Старый, уже дрогнувший перед временем  человек, нащупывая ступени ногами, стал медленно спускаться к подошве горы.  Вот последний тёсаный камень под тонким слоем снега, засыпавшего следы недавнего убийства. Хрустит под ногами галька. Замёрзшее озеро и в темноте отличается по  оттенку от берега, так как сильный ветер легче сметает снег со льда, чем с бугристого берега. Двинулся вдоль него.  Через час, примерно, прикинул беглец, лёд справа кончился. Впереди не видно не зги. Нет, затеплился огонёк! Это может быть в ските. За скитом Сосновая губа, Федька с горы показал. Взял направление на огонёк, пошёл ещё медленней, скользя на валунах и падая. Но боли не чувствовал. И холод на ветру его не брал. Он как бы превратился в самостоятельную мысль, отделившуюся от тела. Она вела вперёд, к цели, и была светлой, радостной.  Как сказал тогда Йима, перед тем, как исчезнуть в расщелине? - Шамбхлала.  У русских – Беловодье. Всё совпадает: Беловодье – Белое море.

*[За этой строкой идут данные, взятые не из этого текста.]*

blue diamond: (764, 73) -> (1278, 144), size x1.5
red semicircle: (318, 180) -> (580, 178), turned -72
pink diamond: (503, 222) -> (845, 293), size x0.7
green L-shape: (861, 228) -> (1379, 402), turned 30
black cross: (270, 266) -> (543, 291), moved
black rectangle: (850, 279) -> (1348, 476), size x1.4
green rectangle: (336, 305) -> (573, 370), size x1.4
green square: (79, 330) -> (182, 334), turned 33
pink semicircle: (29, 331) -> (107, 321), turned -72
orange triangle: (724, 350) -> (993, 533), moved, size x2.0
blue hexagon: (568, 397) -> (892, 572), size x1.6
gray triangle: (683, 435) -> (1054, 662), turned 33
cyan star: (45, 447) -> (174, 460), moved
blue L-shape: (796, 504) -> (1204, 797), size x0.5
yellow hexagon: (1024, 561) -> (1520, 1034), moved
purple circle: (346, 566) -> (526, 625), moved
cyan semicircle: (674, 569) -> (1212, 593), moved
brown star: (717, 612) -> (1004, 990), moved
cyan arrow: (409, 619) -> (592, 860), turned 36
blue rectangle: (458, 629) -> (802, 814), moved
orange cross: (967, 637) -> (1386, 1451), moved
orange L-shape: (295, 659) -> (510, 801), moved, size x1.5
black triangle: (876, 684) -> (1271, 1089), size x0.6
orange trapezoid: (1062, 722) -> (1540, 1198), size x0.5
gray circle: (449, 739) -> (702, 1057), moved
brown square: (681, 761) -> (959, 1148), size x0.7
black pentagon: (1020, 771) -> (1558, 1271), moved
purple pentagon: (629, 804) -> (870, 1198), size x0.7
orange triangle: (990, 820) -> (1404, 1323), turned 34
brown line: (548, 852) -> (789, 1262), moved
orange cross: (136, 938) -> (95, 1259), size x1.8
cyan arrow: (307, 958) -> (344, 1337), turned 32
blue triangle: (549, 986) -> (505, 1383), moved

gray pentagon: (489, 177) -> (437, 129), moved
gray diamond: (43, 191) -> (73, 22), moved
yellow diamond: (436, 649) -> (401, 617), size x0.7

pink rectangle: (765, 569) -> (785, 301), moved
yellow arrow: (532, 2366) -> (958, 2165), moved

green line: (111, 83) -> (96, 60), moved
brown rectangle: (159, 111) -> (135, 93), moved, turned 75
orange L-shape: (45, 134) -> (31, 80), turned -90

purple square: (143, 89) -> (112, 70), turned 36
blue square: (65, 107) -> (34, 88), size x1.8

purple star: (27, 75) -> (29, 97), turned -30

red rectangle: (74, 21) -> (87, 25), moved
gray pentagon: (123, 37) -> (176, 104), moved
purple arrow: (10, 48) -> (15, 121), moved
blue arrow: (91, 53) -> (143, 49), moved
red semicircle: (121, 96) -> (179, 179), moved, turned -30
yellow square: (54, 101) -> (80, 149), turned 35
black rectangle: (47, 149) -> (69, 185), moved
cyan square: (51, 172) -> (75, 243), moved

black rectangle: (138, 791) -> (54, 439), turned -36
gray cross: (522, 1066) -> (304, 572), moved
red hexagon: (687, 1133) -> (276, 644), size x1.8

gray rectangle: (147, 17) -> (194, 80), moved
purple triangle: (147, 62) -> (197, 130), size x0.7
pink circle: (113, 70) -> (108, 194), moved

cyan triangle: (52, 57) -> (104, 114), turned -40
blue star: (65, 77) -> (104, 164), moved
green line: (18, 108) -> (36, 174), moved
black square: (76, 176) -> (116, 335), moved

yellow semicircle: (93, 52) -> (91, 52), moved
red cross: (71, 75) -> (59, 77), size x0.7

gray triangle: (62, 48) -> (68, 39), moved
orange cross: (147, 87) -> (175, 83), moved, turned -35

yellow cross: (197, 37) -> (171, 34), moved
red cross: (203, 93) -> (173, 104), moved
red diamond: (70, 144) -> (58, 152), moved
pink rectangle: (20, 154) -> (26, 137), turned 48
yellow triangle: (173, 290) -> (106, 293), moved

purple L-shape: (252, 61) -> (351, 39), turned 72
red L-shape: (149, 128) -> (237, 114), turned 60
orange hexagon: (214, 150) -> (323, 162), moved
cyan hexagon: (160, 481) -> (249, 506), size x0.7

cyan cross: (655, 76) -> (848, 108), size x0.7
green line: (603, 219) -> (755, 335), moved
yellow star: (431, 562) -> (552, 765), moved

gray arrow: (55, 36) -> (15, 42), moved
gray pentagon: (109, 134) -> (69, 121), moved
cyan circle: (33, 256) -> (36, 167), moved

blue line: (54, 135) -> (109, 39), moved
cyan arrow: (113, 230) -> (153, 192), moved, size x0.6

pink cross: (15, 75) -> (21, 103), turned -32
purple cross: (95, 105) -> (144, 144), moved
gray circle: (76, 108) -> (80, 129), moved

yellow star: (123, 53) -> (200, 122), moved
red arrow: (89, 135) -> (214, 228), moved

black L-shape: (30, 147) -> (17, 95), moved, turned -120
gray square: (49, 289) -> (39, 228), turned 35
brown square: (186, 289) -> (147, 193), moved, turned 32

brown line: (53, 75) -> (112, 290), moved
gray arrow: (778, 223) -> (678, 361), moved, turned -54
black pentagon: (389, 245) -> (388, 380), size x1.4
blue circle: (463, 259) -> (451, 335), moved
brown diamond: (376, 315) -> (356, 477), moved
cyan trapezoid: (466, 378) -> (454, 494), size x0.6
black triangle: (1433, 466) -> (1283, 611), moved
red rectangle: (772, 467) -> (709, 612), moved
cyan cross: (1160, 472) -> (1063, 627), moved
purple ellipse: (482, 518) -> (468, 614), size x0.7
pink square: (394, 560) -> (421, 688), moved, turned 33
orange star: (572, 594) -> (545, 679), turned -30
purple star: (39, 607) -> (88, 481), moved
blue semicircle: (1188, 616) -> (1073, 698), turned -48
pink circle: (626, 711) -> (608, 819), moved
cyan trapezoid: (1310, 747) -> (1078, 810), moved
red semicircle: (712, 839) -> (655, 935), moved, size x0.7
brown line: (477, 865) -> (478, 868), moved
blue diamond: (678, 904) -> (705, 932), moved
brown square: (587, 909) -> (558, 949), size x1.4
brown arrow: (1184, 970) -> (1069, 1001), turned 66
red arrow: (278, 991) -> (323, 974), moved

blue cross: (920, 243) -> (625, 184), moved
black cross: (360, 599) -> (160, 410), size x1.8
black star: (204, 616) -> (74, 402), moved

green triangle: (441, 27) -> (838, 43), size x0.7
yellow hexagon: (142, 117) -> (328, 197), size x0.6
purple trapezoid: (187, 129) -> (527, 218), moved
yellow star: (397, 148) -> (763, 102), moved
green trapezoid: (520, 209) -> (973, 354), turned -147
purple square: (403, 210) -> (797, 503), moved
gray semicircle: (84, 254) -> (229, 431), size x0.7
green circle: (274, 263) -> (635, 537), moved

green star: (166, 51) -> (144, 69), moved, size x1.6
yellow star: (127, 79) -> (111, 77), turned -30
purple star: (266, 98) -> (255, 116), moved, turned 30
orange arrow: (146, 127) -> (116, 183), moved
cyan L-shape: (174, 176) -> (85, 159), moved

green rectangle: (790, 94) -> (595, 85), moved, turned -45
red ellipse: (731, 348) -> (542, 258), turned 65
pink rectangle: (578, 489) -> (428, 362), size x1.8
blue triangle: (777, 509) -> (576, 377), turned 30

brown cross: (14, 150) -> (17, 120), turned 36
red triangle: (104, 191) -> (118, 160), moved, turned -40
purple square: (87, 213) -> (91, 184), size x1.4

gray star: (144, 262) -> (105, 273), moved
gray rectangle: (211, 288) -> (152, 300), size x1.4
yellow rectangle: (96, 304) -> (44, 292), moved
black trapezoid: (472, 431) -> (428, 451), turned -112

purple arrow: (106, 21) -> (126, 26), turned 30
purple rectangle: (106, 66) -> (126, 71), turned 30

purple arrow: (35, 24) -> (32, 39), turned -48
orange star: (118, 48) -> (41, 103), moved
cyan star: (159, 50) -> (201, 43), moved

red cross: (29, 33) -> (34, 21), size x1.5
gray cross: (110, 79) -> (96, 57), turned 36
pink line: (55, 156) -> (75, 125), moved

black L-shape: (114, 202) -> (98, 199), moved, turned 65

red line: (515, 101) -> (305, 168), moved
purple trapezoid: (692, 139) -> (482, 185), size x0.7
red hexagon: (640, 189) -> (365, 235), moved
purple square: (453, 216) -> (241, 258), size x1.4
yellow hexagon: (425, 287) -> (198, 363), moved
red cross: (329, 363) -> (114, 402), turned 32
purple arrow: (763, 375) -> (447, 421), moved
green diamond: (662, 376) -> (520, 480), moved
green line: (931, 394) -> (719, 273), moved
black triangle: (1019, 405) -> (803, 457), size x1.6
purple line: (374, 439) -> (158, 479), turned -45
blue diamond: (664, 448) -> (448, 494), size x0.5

Звуки ломаемого  волнами припая всё явственней.  И вот берег, отмеченный природой грядами валунов.  Припай тонкий, ломкий. Корнин не сразу ступает на лёд.  Он вспоминает тот образ моря, который нарисовали паломники:  Пусть  сейчас такое ласковое Белое море бывает вздыбленным, страшным, гибельным, оно не может не быть прекрасным.  Действительно, только море вокруг архипелага и осталось прекрасным, потому что оно - свободная стихияРайских островов больше не существует. Они приняли облик Ада.  Совсем недавно его, Корнина, соотечественники  переживали здесь состояние высшего счастья, сегодня они же испытывают невообразимые мучения. А  земля ведь та же, святая и проклятая одновременно. Значит, можно ещё вернуть ей святость. Он лишён возможности принять участие в очищении,  но у него есть сын Павел, будут внуки, правнуки…  И у него остались последние силы, чтобы стать лично свободным. Он победил их,  эту  бесовскую рать,  изуродовавшую до неузнаваемости его святую родину. Им не удалось  довести до рабского состояния его душу, подчинить её себе. Она, как и прежде,  принадлежит ему и Богу.

С этими мыслями ступил Корнин на трескающийся под ногами лёд и без колебания, уверенным шагом направился туда, где полярная ночь  густо замазала горизонт непроглядной тьмой.

 

На следующий день штрафника хватились. Дошло до Коллегии ОГПУ.  Достаточно заметной была фигура учёного, сделавшего себе имя  книгами, которыми зачитывалась Россия. Из Москвы пришло грозное распоряжение: хоть труп, да  найти. Обыскали весь остров, за каждый валун заглянули, озёра до дна прощупали.  Осмотрели морское побережье. Как в воду канул Корнин. Такой вывод и сделали. Незадачливый конвоир отсидел на жердях в холодной церкви Вознесенского скита.  Без суда, личным решением  лагерного начальства, был осуждён на пять лет лагерных работ и уже, как вольнонаёмный, продолжил службу охранником в изоляторе на Секирной горе. Говорили,  жестокостью отличился фантастической. А  юбиляр будто бы застрелился в приступе белой горячки. Во всяком случае, такова официальная версия.